In 2006 Nokia acquired Berlin based Gate5 for a rumored $250 million and turned the product into Nokia Maps, which is deployed in 300 markets. Petersen says the success of that acquisition gave Plazes a lot of comfort in working with Nokia.

As a funny aside, a year ago Petersen was busted by his own product as he avoided one conference to attend another.

Update: by Mike Butcher, TechCrunch UK: My industry sources are telling me that this was a smart acquisition for Nokia, which needed to have a consumer based offering outside the rigid maps infrastructure they have, since the purchase last year of Navteq.

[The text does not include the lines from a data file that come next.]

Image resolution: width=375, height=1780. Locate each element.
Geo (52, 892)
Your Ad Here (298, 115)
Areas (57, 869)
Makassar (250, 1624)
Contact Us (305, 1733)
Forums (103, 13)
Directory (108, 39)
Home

There is also a local story here. The Plazes office is in Berlin, physically close to the Gate 5 people, and we know from good authority that Gate 5 people are highly respected on the Berlin scene. It’s therefore likely that they had a lot to do with the acquisition thinking inside Nokia as they know the guys from Plazes.

From what we know about Nokia, the purchase of Plazes fits in with their strategy in terms of context and location and what to do with it. Put together the Ad system they have, and they control a strong section of the mobile ecosystem from ad generation, delivery through branded channels, with good profile information about the user, especially since most new handsets from Nokia now have GPS built in.